Let us say your genome looks like this -
Two red blocks are identical, but blue, yellow and green segments are all different. Also, we know the pieces and their distances, but we do not have them assembled as nicely as above. How do we assemble them?
Let us try one strategy, where we start picking pairs of positions 50 nucleotide apart and form circles. In most cases, both ends of pairs will fall on the same colored segments, but in some cases, they will be fall on different segments. We also know that ‘1,1->1,51’ will be followed by ‘1,2->1,52’ and so on. So, we have some way of connecting the pieces in a long chain, but there are too many circles.

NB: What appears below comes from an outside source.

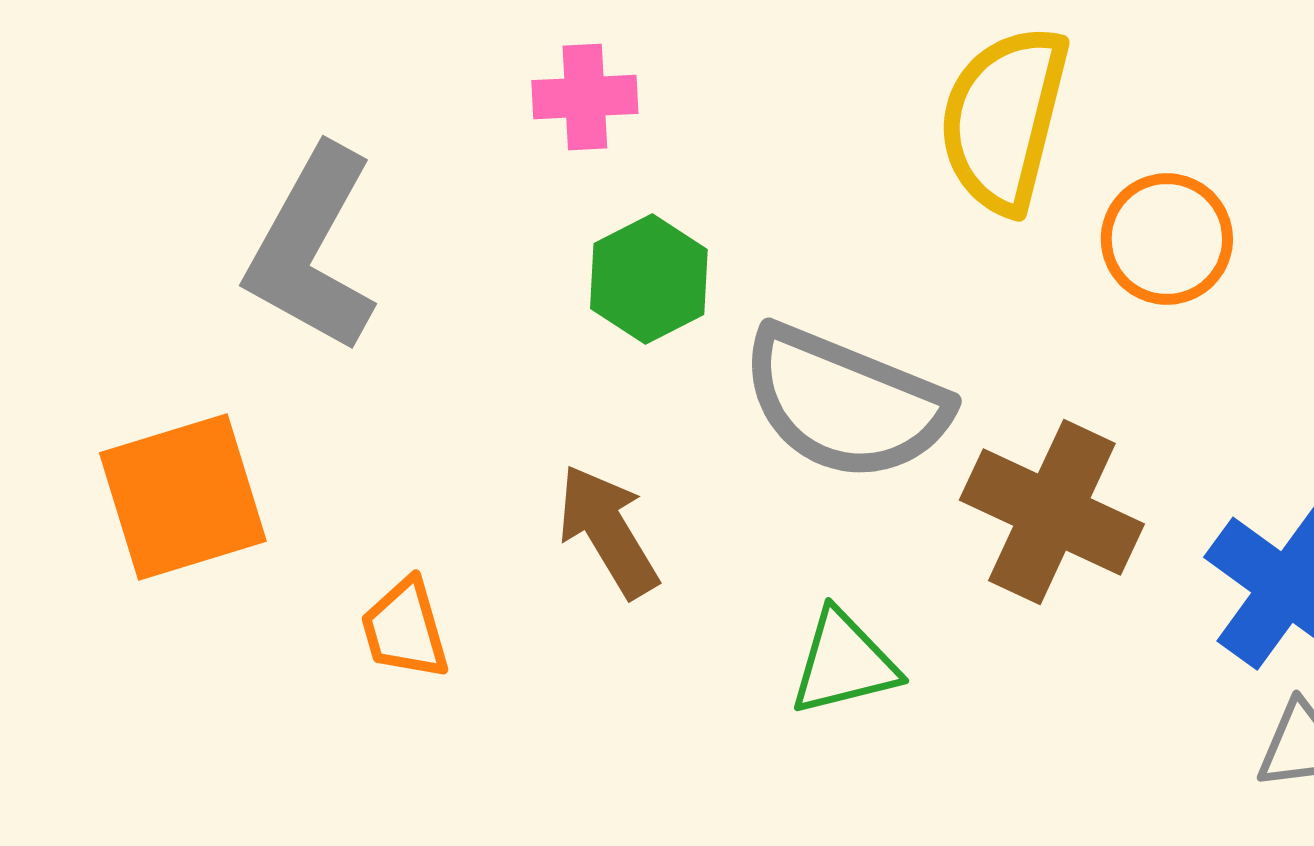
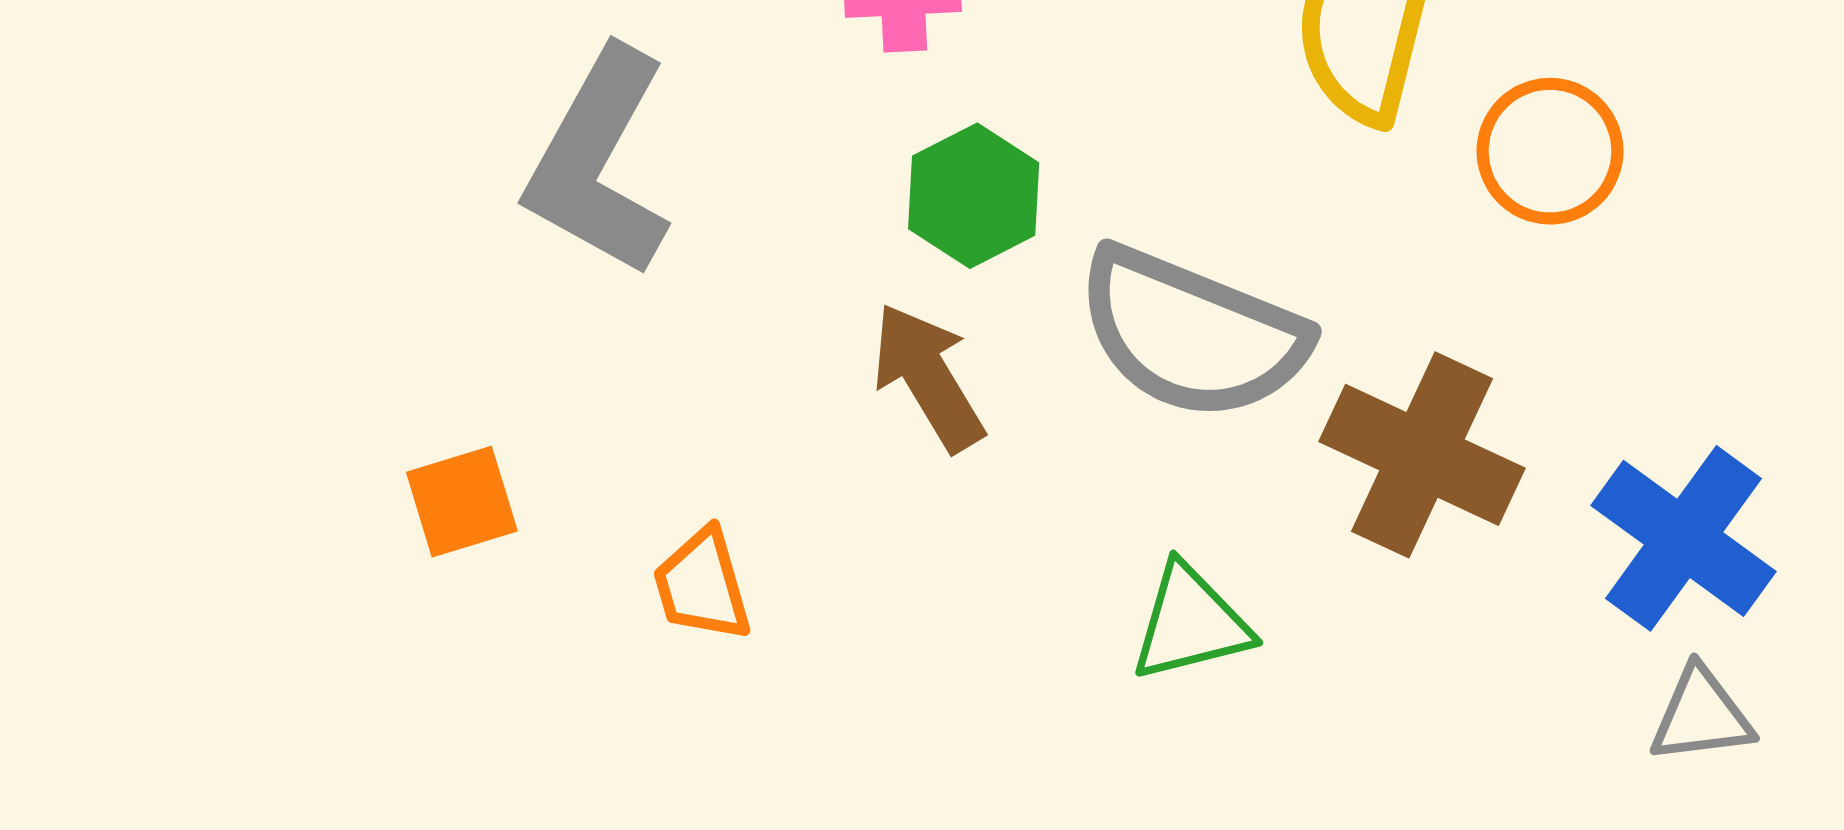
orange square: (183, 497) -> (462, 502), moved, size x0.6
brown arrow: (608, 531) -> (928, 377), moved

A better strategy is to create small rectangles with two edges being formed by two segments of the genome. Those two segments can be the same, in which case, the rectangle is a square. We also draw a line that represents nucleotides 50 bases apart. Essentially, we have the same problem represented with fewer pieces.
We need to connect the rectangles together so that their edges match properly, and voila, you have the genome assembled.
How to connect the rectangles? Essentially you form a graph based on similar edges of those rectangles and find a path through the graph. We will explain that later, but the answer is already known to the Chinese postman, who does not want to walk and the mathematician, who wanted to cross bridges.
Homework for readers (except those from France) -
1. What happens, if the second red block is reverse complement of first?
2. Can we reconstruct the genome, if 2 is missing?